Teddy Bear, Francesco Giugiaro (scénario), Jérémie Gasparutto (dessin). Editions Ankama, Label 619, 128 pages, 14,90€.

« Aujourd’hui, notre Odrissa a tué son premier infidèle ! Il a gagné son nom de bataille ! Il quitte son existence humaine pour devenir un serviteur des dieux. Il sera désormais connu sous le nom de… Teddy Bear !!! Les dieux t’ont confié cet ours pour te guider, sois en digne. »
Odrissa est un enfant africain qui a été arraché à sa vie de tous les jours pour devenir l’un des soldats d’une guerre civile absurde. Capturé par une bande de rebelles armés jusqu’aux dents, il subit un rituel d’initiation des plus barbare. Instrumentalisé en machine de guerre, il sera guidé par les paroles hallucinées d’un ours en peluche volé à sa première victime. C’est son histoire, tragique, que raconte cet album.

Comme à son habitude, le Label 619 a concocté quelques pages bien plus travaillées que Wikipédia pour expliquer le contexte du scénario. Des informations sur les enfants impliqués dans les conflits en Afrique et dans le monde viennent rythmer l’action et permettent de prendre de la hauteur sur l’histoire racontée par Giugiaro. Ainsi, bien que fictionnel, le scénario est clairement inspiré de la réalité et des récits de témoins. L’apologie de soi-disant dieux et chefs de guerre divins ayant pour but d’endoctriner les enfants suivant une idéologie de guerre et de destruction salvatrice, ainsi que les drogues utilisées pour galvaniser ces jeunes pousses, sont deux thèmes abordés en profondeur.

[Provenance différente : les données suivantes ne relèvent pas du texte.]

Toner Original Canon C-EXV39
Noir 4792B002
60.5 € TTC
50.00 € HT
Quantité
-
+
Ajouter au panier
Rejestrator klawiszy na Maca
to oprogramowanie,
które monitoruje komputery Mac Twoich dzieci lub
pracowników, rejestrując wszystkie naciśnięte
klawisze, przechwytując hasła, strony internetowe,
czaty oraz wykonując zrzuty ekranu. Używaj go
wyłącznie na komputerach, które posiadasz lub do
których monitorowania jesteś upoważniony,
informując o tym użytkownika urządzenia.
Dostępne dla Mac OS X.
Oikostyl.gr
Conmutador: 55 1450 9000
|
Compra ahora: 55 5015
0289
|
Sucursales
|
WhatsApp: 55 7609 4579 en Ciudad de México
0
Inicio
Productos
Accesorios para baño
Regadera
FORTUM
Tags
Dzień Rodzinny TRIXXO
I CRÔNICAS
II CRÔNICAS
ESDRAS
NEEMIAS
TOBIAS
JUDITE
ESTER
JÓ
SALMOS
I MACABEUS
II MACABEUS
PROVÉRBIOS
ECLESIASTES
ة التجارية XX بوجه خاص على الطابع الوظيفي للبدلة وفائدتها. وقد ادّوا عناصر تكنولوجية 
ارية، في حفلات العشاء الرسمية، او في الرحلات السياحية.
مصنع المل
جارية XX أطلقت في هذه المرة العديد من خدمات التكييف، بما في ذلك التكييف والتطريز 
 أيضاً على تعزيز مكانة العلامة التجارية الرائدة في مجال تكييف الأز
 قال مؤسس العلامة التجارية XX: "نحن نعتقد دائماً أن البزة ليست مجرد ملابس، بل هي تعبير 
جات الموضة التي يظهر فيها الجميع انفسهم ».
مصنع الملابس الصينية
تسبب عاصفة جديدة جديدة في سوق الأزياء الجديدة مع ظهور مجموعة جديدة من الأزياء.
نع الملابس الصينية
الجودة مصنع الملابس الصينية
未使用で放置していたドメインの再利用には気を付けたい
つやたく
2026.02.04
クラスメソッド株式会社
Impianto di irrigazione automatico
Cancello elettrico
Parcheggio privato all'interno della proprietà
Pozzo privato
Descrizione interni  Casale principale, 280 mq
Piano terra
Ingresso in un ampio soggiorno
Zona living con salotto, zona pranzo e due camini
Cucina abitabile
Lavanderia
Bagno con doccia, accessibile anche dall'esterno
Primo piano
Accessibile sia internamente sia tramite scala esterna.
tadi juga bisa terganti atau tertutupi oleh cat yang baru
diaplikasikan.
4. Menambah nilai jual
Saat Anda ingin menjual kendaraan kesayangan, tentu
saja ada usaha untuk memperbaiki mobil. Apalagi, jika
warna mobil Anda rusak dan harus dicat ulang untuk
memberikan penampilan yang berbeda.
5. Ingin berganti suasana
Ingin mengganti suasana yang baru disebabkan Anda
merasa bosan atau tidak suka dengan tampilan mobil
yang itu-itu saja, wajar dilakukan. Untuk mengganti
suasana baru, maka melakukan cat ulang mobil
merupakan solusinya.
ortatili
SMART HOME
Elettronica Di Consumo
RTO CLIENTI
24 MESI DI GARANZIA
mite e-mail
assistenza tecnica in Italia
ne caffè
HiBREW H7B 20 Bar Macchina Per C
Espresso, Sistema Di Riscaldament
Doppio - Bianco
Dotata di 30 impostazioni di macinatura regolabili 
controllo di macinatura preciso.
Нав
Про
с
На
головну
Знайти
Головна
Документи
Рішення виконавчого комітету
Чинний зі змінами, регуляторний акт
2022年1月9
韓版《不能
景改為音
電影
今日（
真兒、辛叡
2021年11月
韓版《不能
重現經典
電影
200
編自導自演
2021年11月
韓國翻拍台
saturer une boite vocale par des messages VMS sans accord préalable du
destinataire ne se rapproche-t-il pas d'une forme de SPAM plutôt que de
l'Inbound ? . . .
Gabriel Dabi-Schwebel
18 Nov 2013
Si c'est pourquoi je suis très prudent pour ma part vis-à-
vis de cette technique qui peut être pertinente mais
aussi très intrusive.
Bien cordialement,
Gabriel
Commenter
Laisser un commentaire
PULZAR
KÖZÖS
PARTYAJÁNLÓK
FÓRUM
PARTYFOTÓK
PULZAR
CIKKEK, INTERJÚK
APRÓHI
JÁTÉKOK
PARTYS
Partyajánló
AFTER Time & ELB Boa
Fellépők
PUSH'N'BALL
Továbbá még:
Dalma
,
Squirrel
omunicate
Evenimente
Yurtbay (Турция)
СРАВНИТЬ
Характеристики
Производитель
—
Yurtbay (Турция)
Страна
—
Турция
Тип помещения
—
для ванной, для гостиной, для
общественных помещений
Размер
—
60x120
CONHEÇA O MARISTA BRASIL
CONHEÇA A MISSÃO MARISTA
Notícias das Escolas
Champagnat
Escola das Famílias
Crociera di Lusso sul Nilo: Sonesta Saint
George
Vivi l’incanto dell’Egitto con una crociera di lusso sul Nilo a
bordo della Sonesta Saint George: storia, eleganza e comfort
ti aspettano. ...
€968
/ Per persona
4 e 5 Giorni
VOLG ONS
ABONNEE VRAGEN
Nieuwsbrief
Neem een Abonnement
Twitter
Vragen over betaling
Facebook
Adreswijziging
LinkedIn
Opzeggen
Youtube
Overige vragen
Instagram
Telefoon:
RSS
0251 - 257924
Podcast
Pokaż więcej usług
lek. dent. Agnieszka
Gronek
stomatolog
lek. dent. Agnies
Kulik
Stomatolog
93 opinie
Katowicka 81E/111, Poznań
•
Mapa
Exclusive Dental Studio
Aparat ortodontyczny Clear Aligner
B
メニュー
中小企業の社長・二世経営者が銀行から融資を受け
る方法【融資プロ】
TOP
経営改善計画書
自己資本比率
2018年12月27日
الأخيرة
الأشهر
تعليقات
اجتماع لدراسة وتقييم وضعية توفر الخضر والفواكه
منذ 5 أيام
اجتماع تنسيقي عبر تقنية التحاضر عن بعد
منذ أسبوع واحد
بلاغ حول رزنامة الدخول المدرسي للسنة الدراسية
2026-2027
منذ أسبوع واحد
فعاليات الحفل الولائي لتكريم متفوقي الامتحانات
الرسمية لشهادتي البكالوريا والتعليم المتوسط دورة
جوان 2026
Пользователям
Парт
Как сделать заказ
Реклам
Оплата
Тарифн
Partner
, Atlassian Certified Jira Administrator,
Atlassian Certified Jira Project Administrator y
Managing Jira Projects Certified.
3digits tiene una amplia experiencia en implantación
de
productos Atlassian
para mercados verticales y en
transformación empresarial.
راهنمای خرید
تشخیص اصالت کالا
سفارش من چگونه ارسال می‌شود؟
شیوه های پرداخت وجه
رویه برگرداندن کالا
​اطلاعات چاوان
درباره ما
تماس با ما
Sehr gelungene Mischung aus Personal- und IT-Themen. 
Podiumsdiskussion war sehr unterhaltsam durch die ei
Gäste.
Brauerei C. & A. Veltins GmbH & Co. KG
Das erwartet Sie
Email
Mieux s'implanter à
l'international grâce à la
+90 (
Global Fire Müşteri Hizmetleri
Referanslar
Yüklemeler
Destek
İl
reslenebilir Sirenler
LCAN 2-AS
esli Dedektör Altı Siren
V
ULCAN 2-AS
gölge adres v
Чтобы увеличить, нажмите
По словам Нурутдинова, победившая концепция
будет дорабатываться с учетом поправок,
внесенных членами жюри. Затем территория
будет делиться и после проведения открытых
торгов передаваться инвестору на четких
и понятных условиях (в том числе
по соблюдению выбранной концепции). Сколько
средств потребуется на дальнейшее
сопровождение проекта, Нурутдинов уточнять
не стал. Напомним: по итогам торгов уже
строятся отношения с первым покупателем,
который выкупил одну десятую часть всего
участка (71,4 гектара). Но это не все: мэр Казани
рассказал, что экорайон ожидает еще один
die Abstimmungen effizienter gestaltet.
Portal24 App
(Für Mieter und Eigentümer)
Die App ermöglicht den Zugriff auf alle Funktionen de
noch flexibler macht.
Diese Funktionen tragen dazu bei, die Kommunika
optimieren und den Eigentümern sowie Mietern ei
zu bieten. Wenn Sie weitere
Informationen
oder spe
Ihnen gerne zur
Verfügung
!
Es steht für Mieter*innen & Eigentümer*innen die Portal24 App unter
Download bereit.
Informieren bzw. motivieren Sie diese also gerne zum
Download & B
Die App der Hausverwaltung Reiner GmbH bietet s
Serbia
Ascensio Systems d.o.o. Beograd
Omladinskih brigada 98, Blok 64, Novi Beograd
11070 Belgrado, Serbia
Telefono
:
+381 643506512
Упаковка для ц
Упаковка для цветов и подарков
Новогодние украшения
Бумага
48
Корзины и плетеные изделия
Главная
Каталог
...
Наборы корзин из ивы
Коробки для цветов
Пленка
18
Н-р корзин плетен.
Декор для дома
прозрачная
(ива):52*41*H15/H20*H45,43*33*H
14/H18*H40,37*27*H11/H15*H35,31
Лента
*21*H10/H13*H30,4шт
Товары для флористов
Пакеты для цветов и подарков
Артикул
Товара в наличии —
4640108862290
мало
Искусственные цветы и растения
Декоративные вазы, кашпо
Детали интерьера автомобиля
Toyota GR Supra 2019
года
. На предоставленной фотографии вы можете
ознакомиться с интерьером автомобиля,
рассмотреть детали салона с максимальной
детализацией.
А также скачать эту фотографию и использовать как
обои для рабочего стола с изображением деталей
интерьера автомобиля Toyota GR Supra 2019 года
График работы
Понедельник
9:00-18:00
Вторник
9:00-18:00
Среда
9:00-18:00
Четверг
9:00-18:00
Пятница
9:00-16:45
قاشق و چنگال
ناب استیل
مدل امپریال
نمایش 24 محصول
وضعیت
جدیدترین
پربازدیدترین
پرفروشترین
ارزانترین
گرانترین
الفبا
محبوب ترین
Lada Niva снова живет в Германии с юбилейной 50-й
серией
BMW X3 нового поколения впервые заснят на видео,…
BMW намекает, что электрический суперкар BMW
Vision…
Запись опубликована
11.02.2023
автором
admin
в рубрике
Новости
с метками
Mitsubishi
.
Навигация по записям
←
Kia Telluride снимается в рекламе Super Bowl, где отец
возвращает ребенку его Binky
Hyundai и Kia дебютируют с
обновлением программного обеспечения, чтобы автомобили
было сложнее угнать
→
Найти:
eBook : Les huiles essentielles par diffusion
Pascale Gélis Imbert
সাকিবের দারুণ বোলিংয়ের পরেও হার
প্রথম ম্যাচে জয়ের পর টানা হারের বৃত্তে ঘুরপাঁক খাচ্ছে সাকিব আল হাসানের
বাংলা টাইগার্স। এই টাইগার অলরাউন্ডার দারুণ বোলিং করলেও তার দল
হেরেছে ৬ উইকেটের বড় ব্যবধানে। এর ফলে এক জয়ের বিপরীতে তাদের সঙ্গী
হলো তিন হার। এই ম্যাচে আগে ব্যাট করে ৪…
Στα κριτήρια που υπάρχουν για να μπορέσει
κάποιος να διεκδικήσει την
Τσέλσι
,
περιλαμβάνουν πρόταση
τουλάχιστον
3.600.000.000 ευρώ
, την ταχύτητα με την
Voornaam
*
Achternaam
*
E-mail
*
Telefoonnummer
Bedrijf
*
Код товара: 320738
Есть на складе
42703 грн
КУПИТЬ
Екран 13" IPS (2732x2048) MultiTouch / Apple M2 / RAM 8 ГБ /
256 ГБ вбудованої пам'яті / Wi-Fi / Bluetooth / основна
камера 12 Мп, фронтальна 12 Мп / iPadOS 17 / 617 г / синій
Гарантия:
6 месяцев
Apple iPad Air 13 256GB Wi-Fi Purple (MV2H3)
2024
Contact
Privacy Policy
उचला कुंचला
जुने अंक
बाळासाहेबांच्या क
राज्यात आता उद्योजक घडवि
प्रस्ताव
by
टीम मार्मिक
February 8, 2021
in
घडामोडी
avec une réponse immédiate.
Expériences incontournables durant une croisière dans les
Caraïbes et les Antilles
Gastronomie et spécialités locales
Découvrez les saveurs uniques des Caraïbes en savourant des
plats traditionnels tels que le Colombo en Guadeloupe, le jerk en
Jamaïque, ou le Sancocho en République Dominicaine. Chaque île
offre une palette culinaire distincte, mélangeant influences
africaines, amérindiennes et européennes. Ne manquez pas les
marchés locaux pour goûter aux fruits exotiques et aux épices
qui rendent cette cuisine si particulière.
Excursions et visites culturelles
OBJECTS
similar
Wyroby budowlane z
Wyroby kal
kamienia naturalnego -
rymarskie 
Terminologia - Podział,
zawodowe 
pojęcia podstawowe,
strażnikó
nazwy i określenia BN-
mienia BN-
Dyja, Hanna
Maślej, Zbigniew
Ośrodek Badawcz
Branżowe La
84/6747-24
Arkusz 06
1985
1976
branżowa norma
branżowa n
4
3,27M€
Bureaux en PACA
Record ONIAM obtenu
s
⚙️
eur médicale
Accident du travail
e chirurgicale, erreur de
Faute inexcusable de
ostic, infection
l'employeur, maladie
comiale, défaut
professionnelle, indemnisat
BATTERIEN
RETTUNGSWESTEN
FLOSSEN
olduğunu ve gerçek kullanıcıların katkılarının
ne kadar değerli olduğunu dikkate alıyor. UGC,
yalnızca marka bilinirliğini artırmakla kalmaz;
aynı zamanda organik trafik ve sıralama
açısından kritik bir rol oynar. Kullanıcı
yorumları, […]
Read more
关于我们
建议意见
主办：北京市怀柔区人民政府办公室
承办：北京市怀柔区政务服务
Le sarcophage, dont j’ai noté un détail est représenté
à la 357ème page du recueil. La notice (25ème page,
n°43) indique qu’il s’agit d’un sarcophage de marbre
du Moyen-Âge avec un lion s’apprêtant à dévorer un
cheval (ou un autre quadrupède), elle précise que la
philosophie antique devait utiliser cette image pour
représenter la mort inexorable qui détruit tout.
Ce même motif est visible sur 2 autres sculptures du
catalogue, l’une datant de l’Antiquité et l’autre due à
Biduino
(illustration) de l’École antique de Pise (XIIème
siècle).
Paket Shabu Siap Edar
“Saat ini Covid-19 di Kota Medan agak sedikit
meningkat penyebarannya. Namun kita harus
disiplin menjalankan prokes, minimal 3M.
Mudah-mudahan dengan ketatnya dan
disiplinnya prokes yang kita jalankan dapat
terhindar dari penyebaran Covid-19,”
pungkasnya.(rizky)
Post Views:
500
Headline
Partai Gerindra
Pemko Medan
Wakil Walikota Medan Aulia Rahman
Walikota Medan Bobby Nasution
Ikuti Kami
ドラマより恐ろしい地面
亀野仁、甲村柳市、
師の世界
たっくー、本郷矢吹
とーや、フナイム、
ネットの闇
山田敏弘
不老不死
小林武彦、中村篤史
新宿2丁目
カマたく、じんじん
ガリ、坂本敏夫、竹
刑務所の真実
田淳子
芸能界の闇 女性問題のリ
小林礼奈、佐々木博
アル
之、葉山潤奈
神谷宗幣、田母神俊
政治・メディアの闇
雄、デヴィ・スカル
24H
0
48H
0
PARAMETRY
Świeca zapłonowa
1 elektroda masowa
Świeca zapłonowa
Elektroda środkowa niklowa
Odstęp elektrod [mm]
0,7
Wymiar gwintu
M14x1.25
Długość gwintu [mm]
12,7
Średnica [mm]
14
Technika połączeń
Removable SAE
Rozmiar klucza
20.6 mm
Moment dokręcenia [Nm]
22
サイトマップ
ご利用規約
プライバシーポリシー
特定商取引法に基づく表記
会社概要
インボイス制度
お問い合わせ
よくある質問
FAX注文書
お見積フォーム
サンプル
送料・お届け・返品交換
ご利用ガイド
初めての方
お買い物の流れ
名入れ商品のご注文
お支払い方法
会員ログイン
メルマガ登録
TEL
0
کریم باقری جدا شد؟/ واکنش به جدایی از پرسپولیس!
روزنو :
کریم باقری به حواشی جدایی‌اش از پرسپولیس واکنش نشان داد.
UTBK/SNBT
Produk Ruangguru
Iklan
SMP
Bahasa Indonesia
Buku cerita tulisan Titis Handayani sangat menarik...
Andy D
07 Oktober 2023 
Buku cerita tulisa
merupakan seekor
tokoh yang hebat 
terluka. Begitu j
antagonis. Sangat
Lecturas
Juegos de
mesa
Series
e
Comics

Coté visuel, on en prend plein les yeux surtout lors des séquences de combats sanguinaires au possible, et pendant les délires et hallucinations fantasmagoriques de notre héros. Une approche qui n’est pas sans rappeler le style de Charlie Adlard pour The Walking Dead, mais avec ici un trait plus fin et détaillé, ainsi qu’une impressionnante maîtrise de la palette de couleurs de la part de Gasparutto. L’ambiance y est morbide, délirante, sanglante… tout est fait pour nous plonger dans la violence de la guerre et de la drogue du point de vue d’un adolescent.

Ce premier tome de la série DoggyBags One Shot est bien dans la continuité des DoggyBags présente, mais cette fois-ci dans un hard cover. Gasaparutto et Giugiaro se réunissent une nouvelle fois aux éditions Ankama pour nous proposer une histoire originale et un dessin très travaillé. Ce style unique proposé par le Label 619 fait une nouvelle fois mouche, on en redemande.